Zu erwähnen noch, dass im Mannheimer Gehäuse zurzeit nur Torwart Nummer vier steht. Es ist schon kurios, da haben die Adler vier Torhüter und am Dienstag musste wieder der 18-jährige Mikro Pantkowski den Kasten hüten. Der Grund dafür, die Nummer zwei, Youri Ziffzer, ist ebenso verletzt wie die Nummer drei, Florian Proske, der ohnehin an die Frankfurter Löwen ausgeliehen ist. Und Nationaltorhüter Dennis Endras als Nummer eins ist immer noch angeschlagen und saß gegen die Grizzlys nur auf der Ersatzbank, für den Notfall. Die Zuschauer zeigten große Sympathien für den "vierten Torwart" Mirko Pantkowski und begrüßten ihn mit tosendem Applaus.

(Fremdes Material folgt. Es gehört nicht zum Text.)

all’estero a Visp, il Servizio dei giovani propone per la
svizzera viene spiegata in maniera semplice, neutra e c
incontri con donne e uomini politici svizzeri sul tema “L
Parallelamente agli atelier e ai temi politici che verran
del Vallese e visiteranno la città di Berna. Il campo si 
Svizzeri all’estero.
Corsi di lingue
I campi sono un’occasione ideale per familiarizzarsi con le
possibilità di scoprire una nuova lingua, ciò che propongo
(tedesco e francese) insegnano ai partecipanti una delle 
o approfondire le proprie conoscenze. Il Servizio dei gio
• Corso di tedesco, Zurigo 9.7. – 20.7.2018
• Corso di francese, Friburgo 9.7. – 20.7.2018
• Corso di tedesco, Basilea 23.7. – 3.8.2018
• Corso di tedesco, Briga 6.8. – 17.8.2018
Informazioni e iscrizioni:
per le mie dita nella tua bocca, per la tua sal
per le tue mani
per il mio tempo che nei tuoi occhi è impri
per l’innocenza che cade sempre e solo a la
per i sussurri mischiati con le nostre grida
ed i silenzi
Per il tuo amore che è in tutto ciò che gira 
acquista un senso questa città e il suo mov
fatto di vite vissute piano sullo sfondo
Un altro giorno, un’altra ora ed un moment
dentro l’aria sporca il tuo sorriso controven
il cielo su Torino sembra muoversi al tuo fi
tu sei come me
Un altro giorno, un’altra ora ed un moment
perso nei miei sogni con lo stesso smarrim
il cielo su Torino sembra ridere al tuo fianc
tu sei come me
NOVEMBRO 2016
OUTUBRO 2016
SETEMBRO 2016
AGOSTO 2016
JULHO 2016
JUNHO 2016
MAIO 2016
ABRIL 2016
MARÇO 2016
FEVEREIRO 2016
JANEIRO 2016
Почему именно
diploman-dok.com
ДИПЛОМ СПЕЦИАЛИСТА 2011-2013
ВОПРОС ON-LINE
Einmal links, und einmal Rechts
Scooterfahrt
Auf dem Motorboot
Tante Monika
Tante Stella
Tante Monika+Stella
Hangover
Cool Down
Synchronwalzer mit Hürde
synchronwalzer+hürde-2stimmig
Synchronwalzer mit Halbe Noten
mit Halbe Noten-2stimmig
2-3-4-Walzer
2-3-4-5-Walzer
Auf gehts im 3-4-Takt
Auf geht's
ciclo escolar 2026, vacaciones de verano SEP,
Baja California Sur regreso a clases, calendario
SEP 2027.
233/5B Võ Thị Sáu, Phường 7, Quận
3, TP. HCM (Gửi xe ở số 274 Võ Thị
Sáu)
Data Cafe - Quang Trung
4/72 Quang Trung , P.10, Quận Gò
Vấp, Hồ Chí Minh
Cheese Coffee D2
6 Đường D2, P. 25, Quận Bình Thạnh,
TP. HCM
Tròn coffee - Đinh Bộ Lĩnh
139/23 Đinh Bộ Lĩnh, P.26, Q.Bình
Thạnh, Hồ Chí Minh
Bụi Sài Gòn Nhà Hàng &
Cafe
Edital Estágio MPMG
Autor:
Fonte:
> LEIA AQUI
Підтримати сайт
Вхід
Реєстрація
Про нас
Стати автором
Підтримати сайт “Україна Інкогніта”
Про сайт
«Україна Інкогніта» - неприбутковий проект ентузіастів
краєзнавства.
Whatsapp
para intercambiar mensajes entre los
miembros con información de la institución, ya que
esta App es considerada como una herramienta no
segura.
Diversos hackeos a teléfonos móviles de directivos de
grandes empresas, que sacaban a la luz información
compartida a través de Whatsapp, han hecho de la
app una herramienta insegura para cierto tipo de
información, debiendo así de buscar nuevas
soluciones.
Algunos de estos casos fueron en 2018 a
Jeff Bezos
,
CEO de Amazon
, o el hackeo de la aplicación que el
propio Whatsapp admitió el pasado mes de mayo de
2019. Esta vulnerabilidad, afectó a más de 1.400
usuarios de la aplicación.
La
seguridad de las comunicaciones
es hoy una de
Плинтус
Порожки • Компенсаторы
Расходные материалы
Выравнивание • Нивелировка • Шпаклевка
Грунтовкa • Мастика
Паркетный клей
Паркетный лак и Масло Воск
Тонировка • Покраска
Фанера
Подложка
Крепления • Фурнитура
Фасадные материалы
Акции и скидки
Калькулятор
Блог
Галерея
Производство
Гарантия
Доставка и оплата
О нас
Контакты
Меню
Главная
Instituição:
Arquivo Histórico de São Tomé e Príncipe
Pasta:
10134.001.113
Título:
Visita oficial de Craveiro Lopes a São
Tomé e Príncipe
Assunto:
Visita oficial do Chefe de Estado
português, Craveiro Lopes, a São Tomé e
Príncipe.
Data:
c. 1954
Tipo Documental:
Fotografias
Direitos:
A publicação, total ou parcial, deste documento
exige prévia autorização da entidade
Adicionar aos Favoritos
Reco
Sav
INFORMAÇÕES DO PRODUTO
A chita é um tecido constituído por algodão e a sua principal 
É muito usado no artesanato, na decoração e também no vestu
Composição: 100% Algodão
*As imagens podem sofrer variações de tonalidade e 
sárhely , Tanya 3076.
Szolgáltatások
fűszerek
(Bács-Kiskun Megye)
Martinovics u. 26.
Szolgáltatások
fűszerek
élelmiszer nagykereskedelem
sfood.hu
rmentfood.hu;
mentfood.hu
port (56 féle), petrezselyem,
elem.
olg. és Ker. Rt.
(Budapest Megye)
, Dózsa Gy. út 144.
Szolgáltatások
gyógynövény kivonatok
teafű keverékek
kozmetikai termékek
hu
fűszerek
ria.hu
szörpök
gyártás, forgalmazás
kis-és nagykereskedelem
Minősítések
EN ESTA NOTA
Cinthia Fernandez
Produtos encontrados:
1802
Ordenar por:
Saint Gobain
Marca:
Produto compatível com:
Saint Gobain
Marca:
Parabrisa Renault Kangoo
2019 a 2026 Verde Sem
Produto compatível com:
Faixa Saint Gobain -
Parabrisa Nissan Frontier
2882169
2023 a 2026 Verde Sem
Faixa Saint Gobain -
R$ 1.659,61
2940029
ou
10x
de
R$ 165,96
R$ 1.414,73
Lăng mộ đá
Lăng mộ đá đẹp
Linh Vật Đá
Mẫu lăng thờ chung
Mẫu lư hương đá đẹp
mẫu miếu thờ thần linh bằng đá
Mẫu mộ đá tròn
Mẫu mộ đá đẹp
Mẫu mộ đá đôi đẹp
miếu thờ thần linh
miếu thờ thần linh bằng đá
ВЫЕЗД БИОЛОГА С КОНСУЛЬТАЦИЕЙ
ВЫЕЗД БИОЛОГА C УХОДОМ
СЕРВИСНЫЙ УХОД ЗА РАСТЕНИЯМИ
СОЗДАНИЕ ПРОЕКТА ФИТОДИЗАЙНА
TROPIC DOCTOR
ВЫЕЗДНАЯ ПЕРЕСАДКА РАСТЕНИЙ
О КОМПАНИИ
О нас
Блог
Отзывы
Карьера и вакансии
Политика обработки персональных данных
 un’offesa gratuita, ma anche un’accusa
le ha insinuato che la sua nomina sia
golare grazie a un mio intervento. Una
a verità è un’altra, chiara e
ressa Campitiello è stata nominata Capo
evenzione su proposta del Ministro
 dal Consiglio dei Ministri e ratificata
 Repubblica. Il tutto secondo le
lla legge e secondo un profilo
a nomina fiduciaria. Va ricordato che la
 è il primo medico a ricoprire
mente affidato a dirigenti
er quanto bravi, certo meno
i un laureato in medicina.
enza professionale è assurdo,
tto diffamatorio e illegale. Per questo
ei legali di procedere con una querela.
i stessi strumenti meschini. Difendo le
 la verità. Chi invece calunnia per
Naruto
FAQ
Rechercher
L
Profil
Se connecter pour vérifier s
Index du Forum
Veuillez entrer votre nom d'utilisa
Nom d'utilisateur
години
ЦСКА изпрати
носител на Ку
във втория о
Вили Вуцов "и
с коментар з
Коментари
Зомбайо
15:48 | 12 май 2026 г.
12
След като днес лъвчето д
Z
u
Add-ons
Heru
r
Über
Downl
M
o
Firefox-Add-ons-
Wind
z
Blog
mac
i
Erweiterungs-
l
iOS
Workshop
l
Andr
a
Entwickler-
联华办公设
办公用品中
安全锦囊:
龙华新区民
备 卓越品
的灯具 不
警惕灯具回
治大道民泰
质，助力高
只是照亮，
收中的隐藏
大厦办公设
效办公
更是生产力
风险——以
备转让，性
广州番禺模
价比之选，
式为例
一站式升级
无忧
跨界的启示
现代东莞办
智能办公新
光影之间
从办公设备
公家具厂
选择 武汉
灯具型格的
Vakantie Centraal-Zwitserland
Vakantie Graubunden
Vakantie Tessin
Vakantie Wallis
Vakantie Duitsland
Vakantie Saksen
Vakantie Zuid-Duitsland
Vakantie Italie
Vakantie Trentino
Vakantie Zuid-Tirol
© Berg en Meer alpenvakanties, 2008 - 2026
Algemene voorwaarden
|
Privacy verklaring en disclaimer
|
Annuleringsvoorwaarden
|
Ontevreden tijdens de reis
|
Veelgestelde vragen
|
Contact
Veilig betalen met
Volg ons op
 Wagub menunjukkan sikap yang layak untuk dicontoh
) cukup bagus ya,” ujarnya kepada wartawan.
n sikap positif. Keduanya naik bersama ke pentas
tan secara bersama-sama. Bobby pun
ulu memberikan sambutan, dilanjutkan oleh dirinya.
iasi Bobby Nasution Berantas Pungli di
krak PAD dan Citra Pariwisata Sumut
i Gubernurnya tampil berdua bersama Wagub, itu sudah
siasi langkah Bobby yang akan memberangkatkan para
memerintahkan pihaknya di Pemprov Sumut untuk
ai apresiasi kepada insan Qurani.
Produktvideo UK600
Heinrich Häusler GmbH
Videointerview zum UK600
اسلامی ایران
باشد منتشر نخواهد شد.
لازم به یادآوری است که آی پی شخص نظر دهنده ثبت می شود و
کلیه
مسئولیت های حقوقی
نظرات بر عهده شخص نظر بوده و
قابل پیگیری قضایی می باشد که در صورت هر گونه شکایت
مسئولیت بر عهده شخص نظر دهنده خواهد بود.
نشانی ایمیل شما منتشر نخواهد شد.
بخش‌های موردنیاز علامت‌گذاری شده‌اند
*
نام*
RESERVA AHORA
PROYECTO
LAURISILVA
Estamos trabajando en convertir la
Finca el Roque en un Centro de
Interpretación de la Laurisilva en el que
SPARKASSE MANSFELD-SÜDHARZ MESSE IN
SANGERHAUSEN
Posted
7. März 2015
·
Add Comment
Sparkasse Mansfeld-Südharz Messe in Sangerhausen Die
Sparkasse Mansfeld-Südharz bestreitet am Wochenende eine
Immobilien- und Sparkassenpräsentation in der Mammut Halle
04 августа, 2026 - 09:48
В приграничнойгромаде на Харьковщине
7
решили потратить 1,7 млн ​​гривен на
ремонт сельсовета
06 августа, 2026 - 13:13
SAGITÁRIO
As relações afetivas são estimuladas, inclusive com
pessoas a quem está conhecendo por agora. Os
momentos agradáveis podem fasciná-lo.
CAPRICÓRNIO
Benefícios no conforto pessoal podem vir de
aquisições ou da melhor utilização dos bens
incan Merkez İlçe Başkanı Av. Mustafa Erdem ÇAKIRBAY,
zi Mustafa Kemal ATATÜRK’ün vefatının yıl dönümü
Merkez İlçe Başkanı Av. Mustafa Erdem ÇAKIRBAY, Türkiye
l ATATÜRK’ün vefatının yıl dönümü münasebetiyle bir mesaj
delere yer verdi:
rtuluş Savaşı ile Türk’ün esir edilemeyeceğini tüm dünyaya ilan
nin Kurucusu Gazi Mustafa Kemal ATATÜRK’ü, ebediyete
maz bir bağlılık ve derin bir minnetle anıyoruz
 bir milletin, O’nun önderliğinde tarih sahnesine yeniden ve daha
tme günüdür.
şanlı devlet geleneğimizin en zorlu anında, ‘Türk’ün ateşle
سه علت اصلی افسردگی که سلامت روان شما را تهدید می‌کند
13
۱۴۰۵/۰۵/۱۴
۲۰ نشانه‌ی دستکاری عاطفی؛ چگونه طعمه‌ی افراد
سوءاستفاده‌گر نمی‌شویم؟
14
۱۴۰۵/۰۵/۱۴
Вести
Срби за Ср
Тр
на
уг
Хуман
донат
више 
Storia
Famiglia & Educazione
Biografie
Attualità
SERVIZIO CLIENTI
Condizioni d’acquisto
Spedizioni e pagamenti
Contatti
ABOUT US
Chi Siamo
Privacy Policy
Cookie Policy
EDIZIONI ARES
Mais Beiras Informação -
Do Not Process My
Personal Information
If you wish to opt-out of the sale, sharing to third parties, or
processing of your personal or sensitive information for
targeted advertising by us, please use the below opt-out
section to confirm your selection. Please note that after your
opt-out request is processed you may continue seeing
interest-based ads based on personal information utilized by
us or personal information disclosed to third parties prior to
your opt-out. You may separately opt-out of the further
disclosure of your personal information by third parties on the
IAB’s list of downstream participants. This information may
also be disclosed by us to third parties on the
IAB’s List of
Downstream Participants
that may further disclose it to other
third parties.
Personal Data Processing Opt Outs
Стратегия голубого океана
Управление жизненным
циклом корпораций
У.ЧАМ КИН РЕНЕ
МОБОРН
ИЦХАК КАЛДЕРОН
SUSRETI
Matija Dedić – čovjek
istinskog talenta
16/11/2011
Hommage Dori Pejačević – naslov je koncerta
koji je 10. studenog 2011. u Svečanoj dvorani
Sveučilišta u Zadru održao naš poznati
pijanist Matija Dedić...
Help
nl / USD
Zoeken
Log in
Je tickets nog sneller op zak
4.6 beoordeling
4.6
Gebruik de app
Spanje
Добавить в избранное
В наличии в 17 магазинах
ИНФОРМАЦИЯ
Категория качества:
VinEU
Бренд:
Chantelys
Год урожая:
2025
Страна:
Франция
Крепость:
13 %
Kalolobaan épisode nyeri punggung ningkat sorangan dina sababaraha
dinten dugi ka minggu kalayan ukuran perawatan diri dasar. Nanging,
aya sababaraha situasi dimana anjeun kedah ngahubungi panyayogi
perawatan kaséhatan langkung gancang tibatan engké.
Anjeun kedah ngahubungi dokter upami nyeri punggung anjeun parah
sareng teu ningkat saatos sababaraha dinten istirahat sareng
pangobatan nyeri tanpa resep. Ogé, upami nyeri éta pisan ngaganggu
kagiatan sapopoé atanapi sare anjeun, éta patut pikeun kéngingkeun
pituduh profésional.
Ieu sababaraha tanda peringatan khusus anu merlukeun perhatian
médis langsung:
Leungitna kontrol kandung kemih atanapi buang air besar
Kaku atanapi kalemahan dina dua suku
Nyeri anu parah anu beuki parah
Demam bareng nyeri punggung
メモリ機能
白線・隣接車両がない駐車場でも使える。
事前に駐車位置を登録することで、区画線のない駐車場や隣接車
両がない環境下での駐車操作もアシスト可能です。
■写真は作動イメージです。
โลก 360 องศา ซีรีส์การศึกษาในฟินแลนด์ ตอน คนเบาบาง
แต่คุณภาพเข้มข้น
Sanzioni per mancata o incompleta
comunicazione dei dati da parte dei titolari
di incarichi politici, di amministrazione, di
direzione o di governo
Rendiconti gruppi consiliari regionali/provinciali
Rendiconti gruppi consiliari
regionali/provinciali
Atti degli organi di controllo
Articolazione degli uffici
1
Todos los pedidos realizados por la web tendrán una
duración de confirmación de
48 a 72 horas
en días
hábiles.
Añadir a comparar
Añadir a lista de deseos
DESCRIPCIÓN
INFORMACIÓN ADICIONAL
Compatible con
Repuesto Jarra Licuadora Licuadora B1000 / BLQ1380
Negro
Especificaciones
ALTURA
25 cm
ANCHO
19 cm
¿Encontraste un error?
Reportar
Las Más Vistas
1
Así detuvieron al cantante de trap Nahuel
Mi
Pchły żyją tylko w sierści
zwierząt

Da Mannheim neben den verletzten Torhütern noch fünf verletzte Feldspieler hat, davon drei Verteidiger, spielte für Mannheim in der Abwehr zudem Nachwuchsverteidiger Kevin Maginot, der seine Sache ebenfalls gut machte.
Chronologie
1. Drittel
Ein munterer, wenn auch kein hoch klassischer Beginn. Die Grizzlys etwas agiler, wobei sie begünstigt wurden, da die Schiris zweimal kurz hintereinander in der 4. und 6. Minute jeweils einen Adler hinausstellten. Kaum waren die Mannheimer komplett traf der Grizzly-Verteidiger Jeremy Dehner in der 9. Minute zur 1:0 Führung für Gäste. In der 18. Minute hämmerte Adler-Verteidiger Kevin Maginot den Puck in Richtung Wolfsburger Tor und Brent Raedeke fälschte zum verdienten 1:1 Ausgleich ab. Dies war auch der Pausenstand.
2. Drittel
Die Nordbadener mit dem besseren Auftakt, in der 22. Minute markierte Mathias Plachta die 2:1 Führung für Mannheim. Die Adler auch in der Folge das dominierende Team, wobei Wolfsburg mit Kontern stets gefährlich blieb. Aber Adler-Ersatztorwart Mirko Pantkowski machte sein Sache gut. 80 Sekunden vor Ende des Abschnitts gelang Grizzly-Stürmer Alexander Weiss dann aber doch der 2:2 Ausgleich. Mit diesem Resultat ging es in die Kabinen.
3. Drittel
In der 43. Minute erzielte Mark Voakes die 3:2 Führung für die Niedersachsen. Die Antwort kam prompt und in der 47. Minute zappelte der Puck im Grizzly-Kasten. Die Unparteiischen erkannten den Treffer aber nicht an. Eine Fehlentscheidung. In der Folge wurde die Partie hektisch. Mannheim bestimmte eindeutig das Geschehen auf dem Eis, was aber fehlte war die Durchschlagskraft vor dem Gehäuse der Grizzlys. Als sich fast alle schon mit der Niederlage der Nordbadener abgefunden hatten, gelang Chad Kolarik in der 59. Minute den 3:3 Ausgleich. Somit ging es in die Verlängerung und hier traf Marcel Goc nach nur 16 Sekunden zum 4:3 Siegtreffer für die Raubvögel.